Anyone else notice that for the last week or so, Angel Pagan had a hole in his beard? It was on the left side of his face between his chin and his lip line. I guess I noticed because I do spend a lot of time looking at that gorgeous mug! Magically today it was gone, and the beard is back to normal. Glad you worked that out, Angel!
The Ray Ratto Giants Insider commercial on CSN Bay Area is really creepy. I find myself turning away from the TV when it’s on. If you haven’t experienced it for yourself, they show Ray and mention that he goes way, way, way inside to get the scoop on the Giants. With each “way”, the camera zooms in a little closer until you are basically inside his moustache, a place I definitely do not want to end up. Come on, guys! What is your marketing staff thinking??

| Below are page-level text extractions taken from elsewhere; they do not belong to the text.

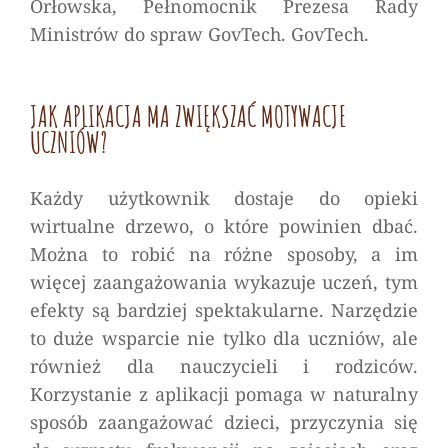
Orłowska, Pełnomocnik Prezesa Rady
Ministrów do spraw GovTech. GovTech.
JAK APLIKACJA MA ZWIĘKSZAĆ MOTYWACJE
UCZNIÓW?
Każdy użytkownik dostaje do opieki
wirtualne drzewo, o które powinien dbać.
Można to robić na różne sposoby, a im
więcej zaangażowania wykazuje uczeń, tym
efekty są bardziej spektakularne. Narzędzie
to duże wsparcie nie tylko dla uczniów, ale
również dla nauczycieli i rodziców.
Korzystanie z aplikacji pomaga w naturalny
sposób zaangażować dzieci, przyczynia się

May 25th marked the one-year anniversary of Buster Posey’s tragic incident at home plate, where Scott Cousins of the Marlins collided into him, causing him to be sidelined for the rest of the season. Coincidentally, the Giants played the Marlins that day. Cousins is no longer on the big league team, being sent down to the minors, so they did not meet again that day. And we were all hoping that Buster could pull out a game-winning hit in the ninth to win the game, but that didn’t happen either as he was left on deck at the end of the game. But look how far this boy has come in a year! He’s got his mojo back and has been playing fabulously, hitting above .300 again and making some great plays from behind the plate. Way to go, Buster! Your hard work has paid off!
I learned some new baseball lingo today during the game from Kruk and Kuip. The term “hitting a silo” or “hitting a milk bottle” means a super high pop-up. The guys commented that kids nowadays probably don’t know what a milk bottle or a silo is!
Can’t leave without an Eli update: I was surprised and pleased to see that Eli was included in the “30 Giants in 30 Days” feature on the CSN Bay Area website. Eli is Day 26. He talks about how the guys on the team are like a family. Almost made me cry since he’s not part of the family right now. Sigh. On the bright side (of Whiteside – HEEEEEEEEEE!!), he homered in the Grizzlies’ game on Thursday. I also noticed on the Grizzlies’ website that it lists him as being on the Giants’ 40-man roster. I hadn’t noticed that before. Maybe he will come back to play with the big boys near the end of the season.
I’m looking forward to the D-Bag games this week, and I have my trusty rubber snake at the ready! That thing is going to be punched mercilessly over the next few days! I hope all my boys can keep up the good work and teach the D-Bags a lesson! Hoping that the recent successes of Buster, Joaquin Arias, Melky Cabrera, Angel Pagan, Gregor Blanco, and Hector Sanchez can continue and that some of the kids can pull it together and get their batting averages up. Also keeping my fingers crossed that Timmy will do well this week – we haven’t given up on you, Kid! GO GIANTS!